Elprin: Many of our customers are in the insurance industry, building models for everything from pricing insurance policies, to predicting driver safety based on sensor data, to determining the risk of flooding in a certain region. One of our customers, KatRisk, provides comprehensive and cost effective catastrophe risk models to its clients. KatRisk developed some of the most sophisticated models for predicting flood and wind risk, written in R. We started working with them when one of its largest customers, a reinsurance company, wanted to use these models in an automated system for pricing policies.

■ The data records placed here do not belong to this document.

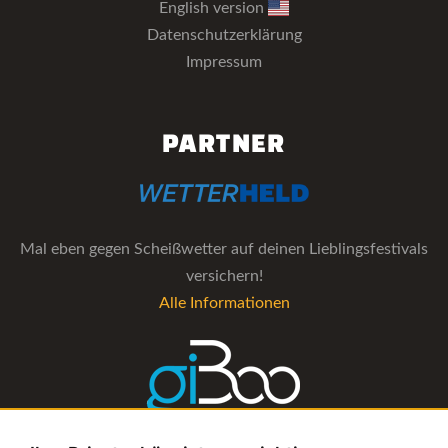
English version
Datenschutzerklärung
Impressum
PARTNER
Mal eben gegen Scheißwetter auf deinen Lieblingsfestivals
versichern!
Alle Informationen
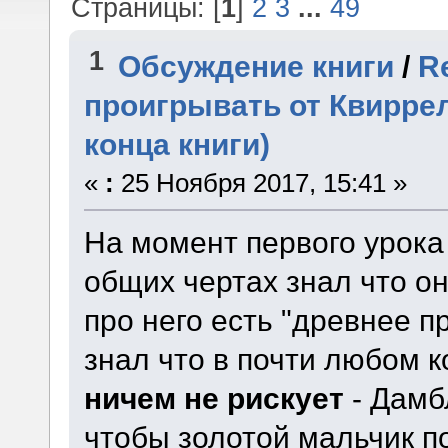
Страницы: [
1
]
2
3
...
49
1
Обсуждение книги
/
R
проигрывать от Квирре
конца книги)
«
:
25 Ноября 2017, 15:41 »
На момент первого урока
общих чертах знал что он
про него есть "древнее пр
знал что в почти любом 
ничем не рискует
- Дамб
чтобы золотой мальчик п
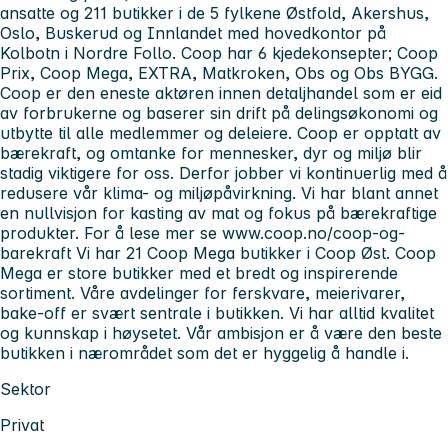
ansatte og 211 butikker i de 5 fylkene Østfold, Akershus,
Oslo, Buskerud og Innlandet med hovedkontor på
Kolbotn i Nordre Follo. Coop har 6 kjedekonsepter; Coop
Prix, Coop Mega, EXTRA, Matkroken, Obs og Obs BYGG.
Coop er den eneste aktøren innen detaljhandel som er eid
av forbrukerne og baserer sin drift på delingsøkonomi og
utbytte til alle medlemmer og deleiere. Coop er opptatt av
bærekraft, og omtanke for mennesker, dyr og miljø blir
stadig viktigere for oss. Derfor jobber vi kontinuerlig med å
redusere vår klima- og miljøpåvirkning. Vi har blant annet
en nullvisjon for kasting av mat og fokus på bærekraftige
produkter. For å lese mer se www.coop.no/coop-og-
barekraft Vi har 21 Coop Mega butikker i Coop Øst. Coop
Mega er store butikker med et bredt og inspirerende
sortiment. Våre avdelinger for ferskvare, meierivarer,
bake-off er svært sentrale i butikken. Vi har alltid kvalitet
og kunnskap i høysetet. Vår ambisjon er å være den beste
butikken i nærområdet som det er hyggelig å handle i.
Sektor
Privat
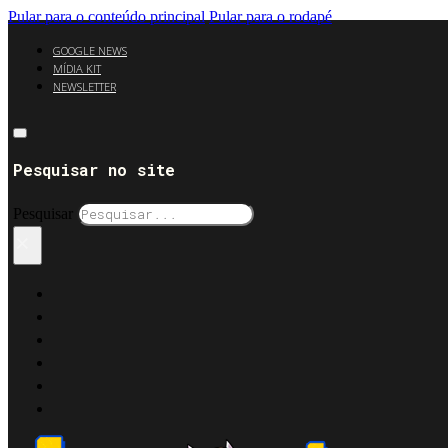
Pular para o conteúdo principal
Pular para o rodapé
GOOGLE NEWS
MÍDIA KIT
NEWSLETTER
Pesquisar no site
Pesquisar
×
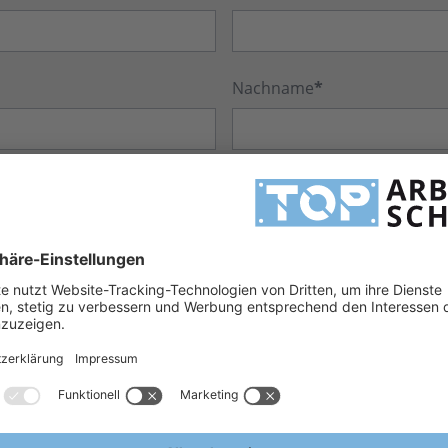
Nachname
*
Telefon
*
Kommentar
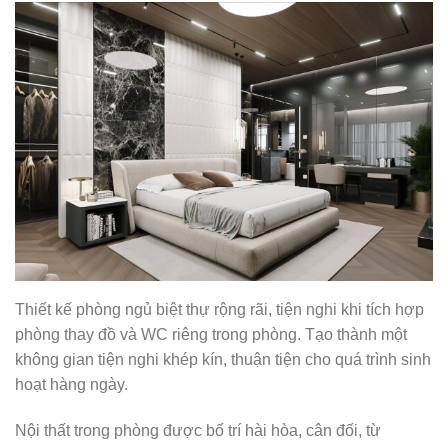
Thiết kế phòng ngủ biệt thự rộng rãi, tiện nghi khi tích hợp
phòng thay đồ và WC riêng trong phòng. Tạo thành một
không gian tiện nghi khép kín, thuận tiện cho quá trình sinh
hoạt hàng ngày.
Nội thất trong phòng được bố trí hài hòa, cân đối, từ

To support that use case, KatRisk needed a way to deploy its R models as an API, one of the exact features Domino offers. Without Domino, KatRisk would have needed to invest months of engineering time to build a production-grade system for hosting its models. With Domino, KatRisk was up and running within a few days.
New: Gartner conducted an industry review of data science platforms and categorized Domino Data Lab as a “visionary,” instead of placing it in the other categories of “leader,” “challenger,” or “niche player.” What makes Domino “visionary?” What do you do that other data science platforms don’t?
Elprin: Many of the products in Gartner’s review are focused on providing tools to individual data scientists. Domino is focused on enabling a more disciplined, scalable process for doing data science across teams and organizations. To use the GitHub analogy from earlier, if Domino is like GitHub, other products in Gartner’s survey would be like individual developer tools such as integrated development environments (IDEs).
Domino is not entirely unique in focusing on enabling a more mature, collaborative data science process. Beyond that, one differentiating aspect of Domino is that we have built an open platform so users can leverage the growing open source data science ecosystem. Instead of forcing data scientists to work in a proprietary programming language or GUI, Domino lets them use any language they would like, such as R, Python, Scala, and many more. Practitioners get all the benefits of working in a central place with collaboration and reproducibility, and they can use their preferred languages, packages, and tools.
We believe that the combination of these two goals—enabling a more collaborative process for teams, and providing an open platform that allows for open source flexibility—makes Domino a visionary product.